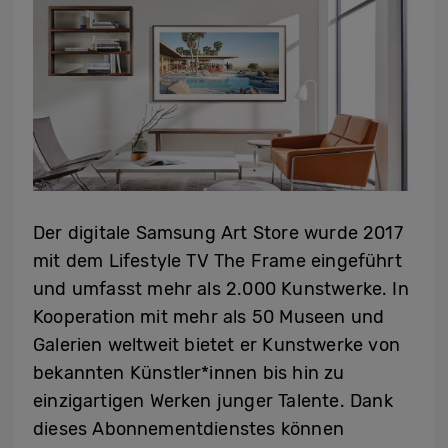
Der digitale Samsung Art Store wurde 2017
mit dem Lifestyle TV The Frame eingeführt
und umfasst mehr als 2.000 Kunstwerke. In
Kooperation mit mehr als 50 Museen und
Galerien weltweit bietet er Kunstwerke von
bekannten Künstler*innen bis hin zu
einzigartigen Werken junger Talente. Dank
dieses Abonnementdienstes können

--- --- ---

All records above should be duplicated exactly, with the pictures omitted.

- Solution -
Der digitale Samsung Art Store wurde 2017
mit dem Lifestyle TV The Frame eingeführt
und umfasst mehr als 2.000 Kunstwerke. In
Kooperation mit mehr als 50 Museen und
Galerien weltweit bietet er Kunstwerke von
bekannten Künstler*innen bis hin zu
einzigartigen Werken junger Talente. Dank
dieses Abonnementdienstes können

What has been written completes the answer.